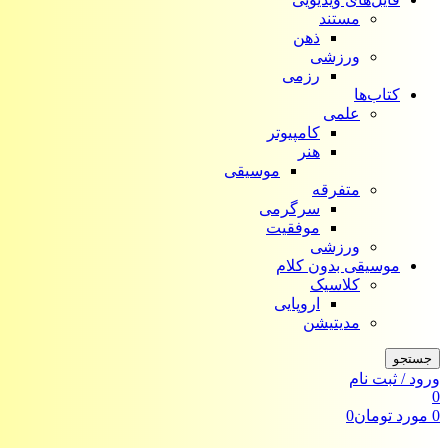
مستند
ذهن
ورزشی
رزمی
کتاب‌ها
علمی
کامپیوتر
هنر
موسیقی
متفرقه
سرگرمی
موفقیت
ورزشی
موسیقی بدون کلام
کلاسیک
اروپایی
مدیتیشن
جستجو
ورود / ثبت نام
0
0
مورد
تومان
0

——————————

**The problem:** What you return must match the data above exactly, with no images included.

**Response for this exercise:**
مستند
ذهن
ورزشی
رزمی
کتاب‌ها
علمی
کامپیوتر
هنر
موسیقی
متفرقه
سرگرمی
موفقیت
ورزشی
موسیقی بدون کلام
کلاسیک
اروپایی
مدیتیشن
جستجو
ورود / ثبت نام
0
0
مورد
تومان
0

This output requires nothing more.